Print this span of the material below exactly: the line with "homes quicker, not who just", the line with "performance", and every line between them, but nothing else.
☆ ☆ ☆
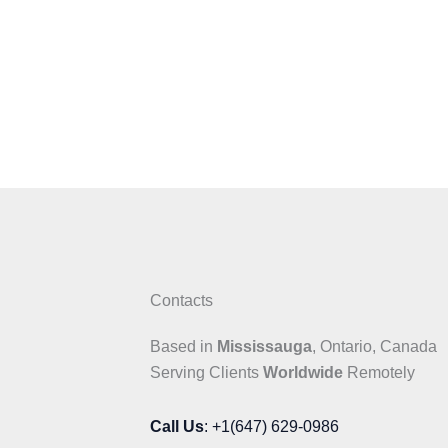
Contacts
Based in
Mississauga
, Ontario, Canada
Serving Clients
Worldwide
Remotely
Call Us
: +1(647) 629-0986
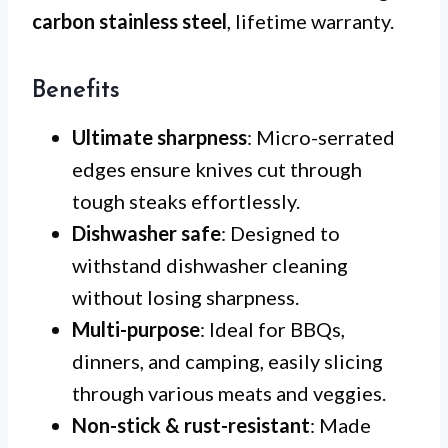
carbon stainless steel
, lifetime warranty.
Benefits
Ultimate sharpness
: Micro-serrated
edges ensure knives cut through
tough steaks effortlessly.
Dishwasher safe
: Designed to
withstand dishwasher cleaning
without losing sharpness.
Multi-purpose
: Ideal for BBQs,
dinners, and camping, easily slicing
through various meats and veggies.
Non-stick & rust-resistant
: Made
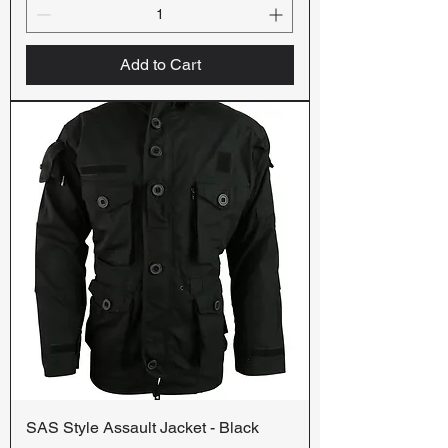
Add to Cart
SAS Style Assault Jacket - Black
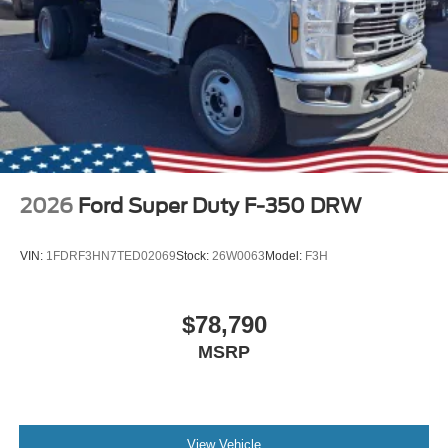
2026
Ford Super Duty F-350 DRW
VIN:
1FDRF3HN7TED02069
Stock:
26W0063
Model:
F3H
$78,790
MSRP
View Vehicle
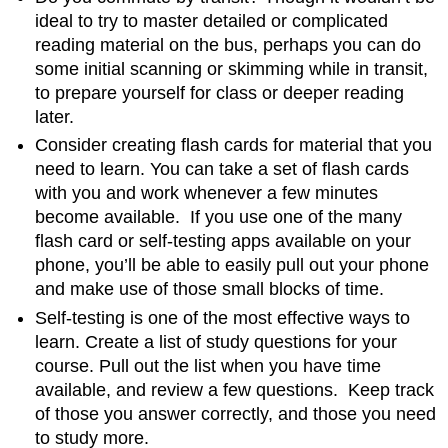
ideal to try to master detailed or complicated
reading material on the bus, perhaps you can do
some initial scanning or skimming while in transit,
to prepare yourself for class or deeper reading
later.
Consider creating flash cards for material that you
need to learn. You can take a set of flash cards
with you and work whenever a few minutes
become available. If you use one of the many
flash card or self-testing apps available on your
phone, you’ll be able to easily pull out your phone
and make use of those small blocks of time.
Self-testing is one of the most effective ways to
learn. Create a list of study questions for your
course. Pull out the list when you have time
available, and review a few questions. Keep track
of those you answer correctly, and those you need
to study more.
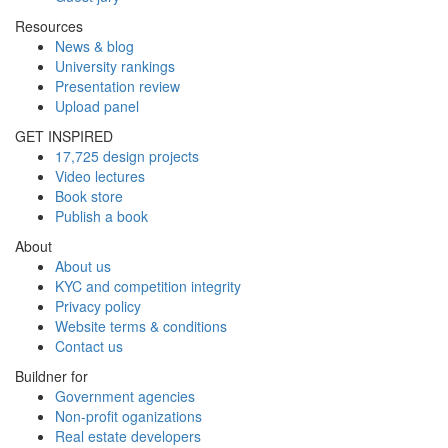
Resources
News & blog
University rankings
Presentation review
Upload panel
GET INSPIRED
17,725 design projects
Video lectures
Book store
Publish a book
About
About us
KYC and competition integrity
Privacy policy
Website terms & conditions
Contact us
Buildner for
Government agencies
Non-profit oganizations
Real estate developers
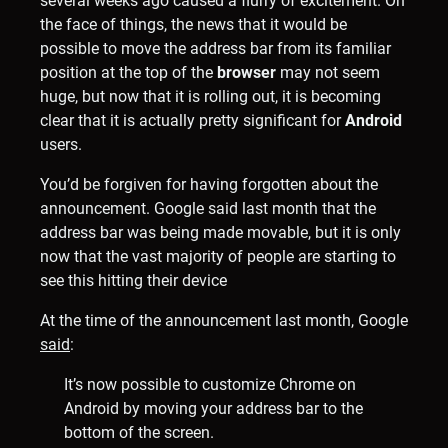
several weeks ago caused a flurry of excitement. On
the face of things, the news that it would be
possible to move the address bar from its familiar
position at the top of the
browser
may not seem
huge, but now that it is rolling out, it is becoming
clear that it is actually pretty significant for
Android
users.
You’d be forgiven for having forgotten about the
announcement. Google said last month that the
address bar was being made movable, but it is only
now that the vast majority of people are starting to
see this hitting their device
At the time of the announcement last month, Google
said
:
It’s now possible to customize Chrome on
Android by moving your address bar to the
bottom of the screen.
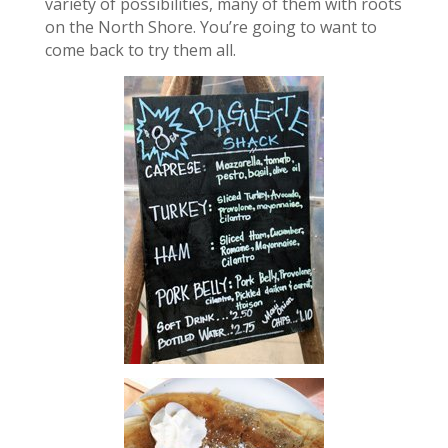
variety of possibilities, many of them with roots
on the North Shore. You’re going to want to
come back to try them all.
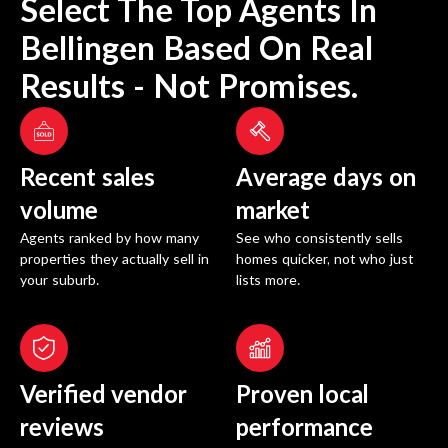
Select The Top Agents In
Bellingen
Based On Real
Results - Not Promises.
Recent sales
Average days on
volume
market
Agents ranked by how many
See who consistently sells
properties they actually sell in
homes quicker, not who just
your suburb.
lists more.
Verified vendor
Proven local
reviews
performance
☆ ☆ ☆
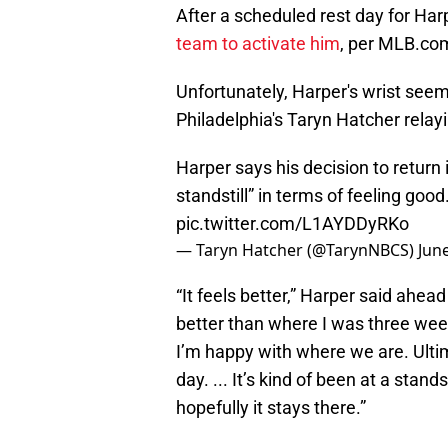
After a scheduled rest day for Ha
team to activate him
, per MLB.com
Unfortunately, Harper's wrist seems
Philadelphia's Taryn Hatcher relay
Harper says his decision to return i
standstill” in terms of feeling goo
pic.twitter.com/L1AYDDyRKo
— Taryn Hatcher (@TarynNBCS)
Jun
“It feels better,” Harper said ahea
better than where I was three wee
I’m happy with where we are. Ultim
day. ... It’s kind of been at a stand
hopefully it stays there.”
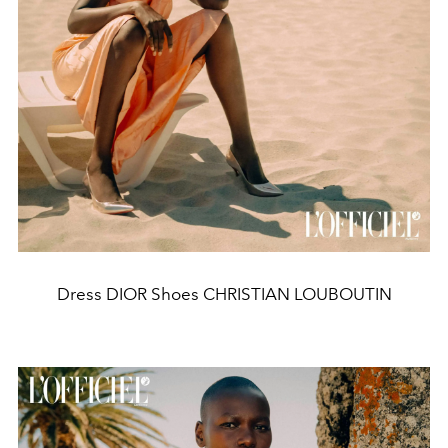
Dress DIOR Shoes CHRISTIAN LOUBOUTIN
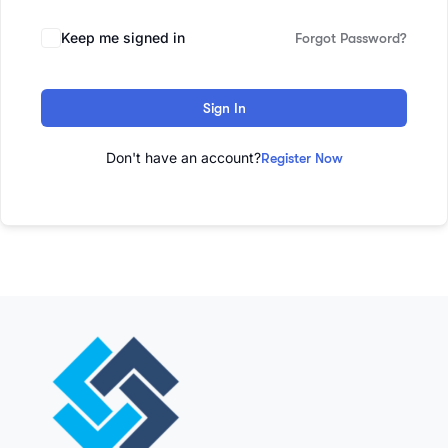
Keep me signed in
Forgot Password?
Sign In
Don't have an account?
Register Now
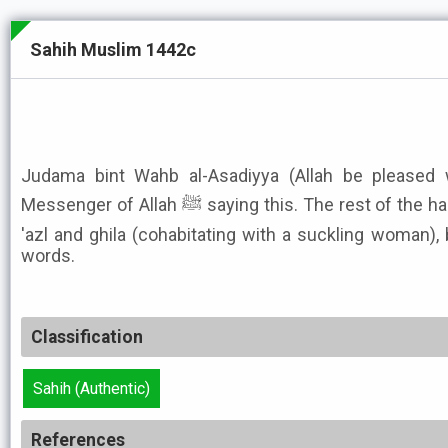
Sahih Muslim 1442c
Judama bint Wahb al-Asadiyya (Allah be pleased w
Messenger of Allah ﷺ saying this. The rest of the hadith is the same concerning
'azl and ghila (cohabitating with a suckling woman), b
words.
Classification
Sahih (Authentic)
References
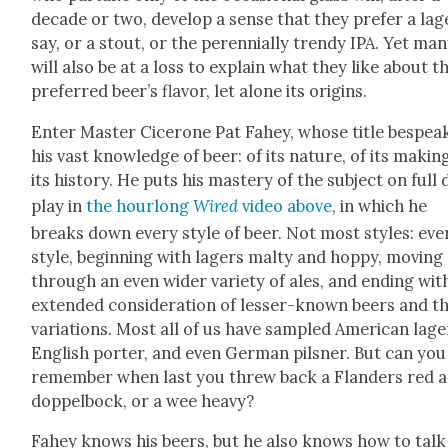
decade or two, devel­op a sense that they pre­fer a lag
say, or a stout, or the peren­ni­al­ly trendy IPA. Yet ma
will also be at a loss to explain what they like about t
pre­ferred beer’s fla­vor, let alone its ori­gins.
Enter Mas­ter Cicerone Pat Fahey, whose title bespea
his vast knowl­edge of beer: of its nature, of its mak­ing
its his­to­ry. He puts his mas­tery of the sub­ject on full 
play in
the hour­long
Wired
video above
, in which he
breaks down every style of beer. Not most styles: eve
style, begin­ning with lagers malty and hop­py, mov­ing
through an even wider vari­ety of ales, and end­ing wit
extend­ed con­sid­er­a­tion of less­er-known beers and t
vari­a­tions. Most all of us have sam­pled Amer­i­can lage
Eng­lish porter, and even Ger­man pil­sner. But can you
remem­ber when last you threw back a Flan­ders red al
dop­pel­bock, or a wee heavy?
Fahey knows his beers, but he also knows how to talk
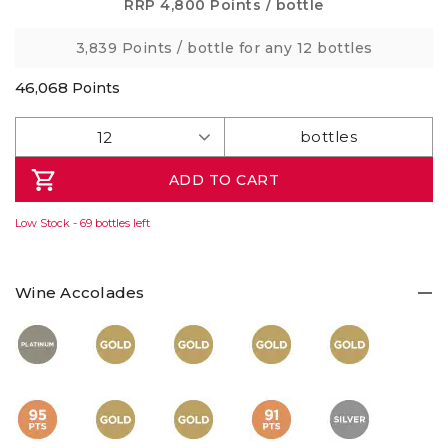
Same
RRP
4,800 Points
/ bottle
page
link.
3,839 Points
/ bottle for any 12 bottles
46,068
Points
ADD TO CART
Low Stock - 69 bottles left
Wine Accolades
☆ ☆ ☆
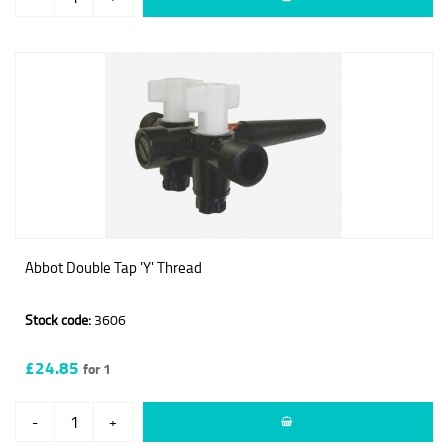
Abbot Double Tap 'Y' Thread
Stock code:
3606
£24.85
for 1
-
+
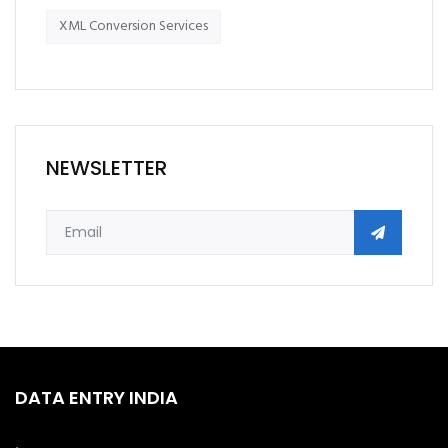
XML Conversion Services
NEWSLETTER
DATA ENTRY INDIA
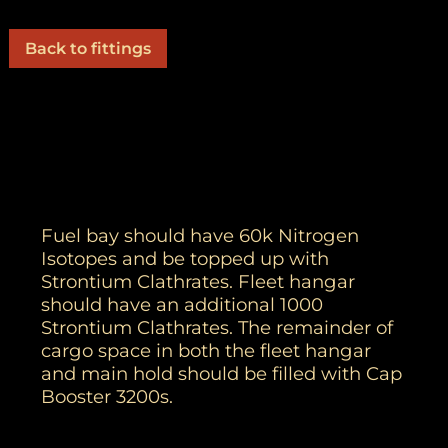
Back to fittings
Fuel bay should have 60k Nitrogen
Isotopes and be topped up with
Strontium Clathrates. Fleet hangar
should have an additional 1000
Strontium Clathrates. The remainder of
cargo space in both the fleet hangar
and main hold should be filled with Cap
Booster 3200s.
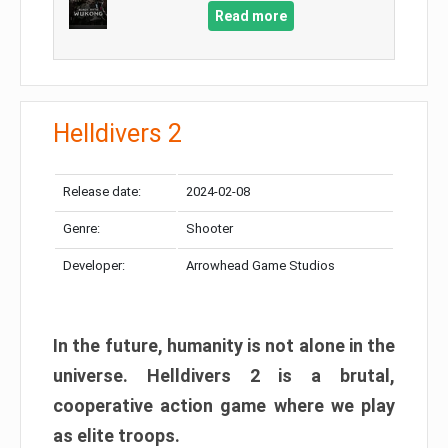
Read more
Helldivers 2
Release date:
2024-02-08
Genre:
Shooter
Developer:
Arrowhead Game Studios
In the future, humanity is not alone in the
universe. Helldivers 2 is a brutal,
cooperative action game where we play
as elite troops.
☆ ☆ ☆
* _Result of the exercise_:
homes quicker, not who just
your suburb.
lists more.
Verified vendor
Proven local
reviews
performance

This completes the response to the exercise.